Overlooking available tax relief
Executors are often not aware that they’re able to claim the predeceased spouse’s NRB. In Ray Green’s case we’d review his wife’s estate and, in this scenario, Mrs Green hadn’t used any of her NRB when she died, everything had passed to Ray under the spouse exemption. This meant there was an additional £325,000 NRB to reduce the IHT liability by £130,000.
Where there’s a property in the estate, we review whether the RNRB relief criteria are met. In this scenario, as the criteria were met, it meant the executors could claim the RNRB (£175,000) for Ray. As Mrs Green died before 6 April 2017, she could not have used her RNRB either, but the executors could claim the Transferable RNRB as well (another £175,000). As a result of our advice, the executors/beneficiaries would benefit from a further IHT saving of £140,000.
We also review any charitable donations and, in this scenario, Ray’s will left almost 10% of his entire estate to Cancer Research. We’d advise the executors that by increasing the donation by £15,000 the estate would benefit from the reduced IHT rate of 36%. This would result in a further saving of £59,800 of IHT, so a net benefit to the family of £44,800.
Ray had several investments with a combined value of £100,000 that were listed on the Alternative Investment Market. We’d review these investments and confirm if they qualified for 100% Business Property Relief (BPR), which in this case saved the executors £40,000 of IHT.

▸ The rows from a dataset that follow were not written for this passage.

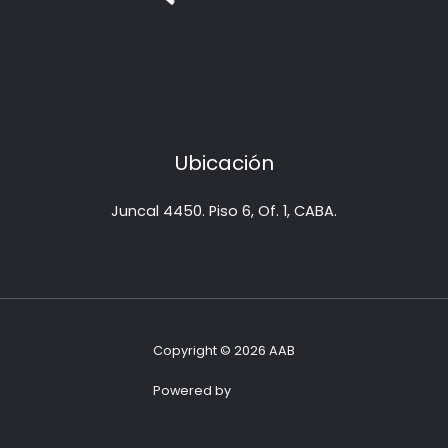
Ubicación
Juncal 4450. Piso 6, Of. 1, CABA.
Copyright © 2026 AAB
Powered by
Konstruct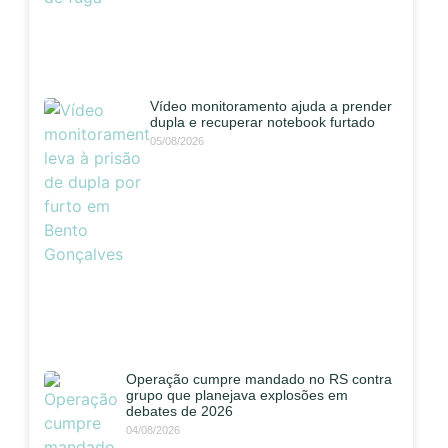
Vídeo monitoramento ajuda a prender
dupla e recuperar notebook furtado
05/08/2026
Operação cumpre mandado no RS contra
grupo que planejava explosões em
debates de 2026
04/08/2026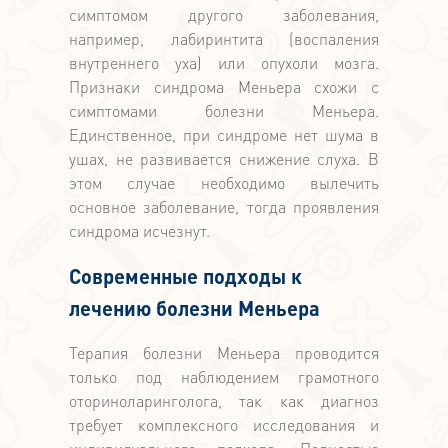
симптомом другого заболевания,
например, лабиринтита (воспаления
внутреннего уха) или опухоли мозга.
Признаки синдрома Меньера схожи с
симптомами болезни Меньера.
Единственное, при синдроме нет шума в
ушах, не развивается снижение слуха. В
этом случае необходимо вылечить
основное заболевание, тогда проявления
синдрома исчезнут.
Современные подходы к
лечению болезни Меньера
Терапия болезни Меньера проводится
только под наблюдением грамотного
оториноларинголога, так как диагноз
требует комплексного исследования и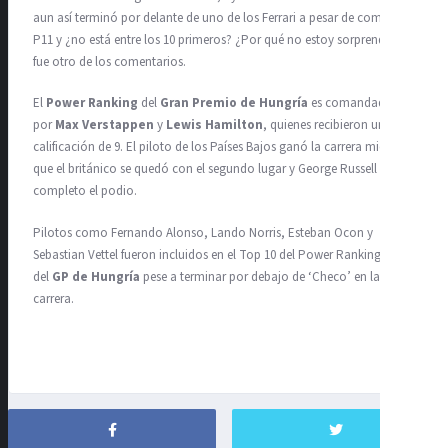
aun así terminó por delante de uno de los Ferrari a pesar de comenzar
P11 y ¿no está entre los 10 primeros? ¿Por qué no estoy sorprendido?”
fue otro de los comentarios.
El
Power Ranking
del
Gran Premio de Hungría
es comandado
por
Max Verstappen
y
Lewis Hamilton
, quienes recibieron una
calificación de 9. El piloto de los Países Bajos ganó la carrera mientras
que el británico se quedó con el segundo lugar y George Russell
completo el podio.
Pilotos como Fernando Alonso, Lando Norris, Esteban Ocon y
Sebastian Vettel fueron incluidos en el Top 10 del Power Rankings
del
GP de Hungría
pese a terminar por debajo de ‘Checo’ en la
carrera.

The executors sold the portfolio of investments within 12 months of their father’s death to pay part of the IHT liability. Unfortunately, the investment markets had fallen during the year. In this scenario, we’d review the gains and losses on all the sales of the quoted equity investments, including those in his ISA which are subject to IHT, and advise the executors to make a loss relief claim. This would save £23,600 of IHT.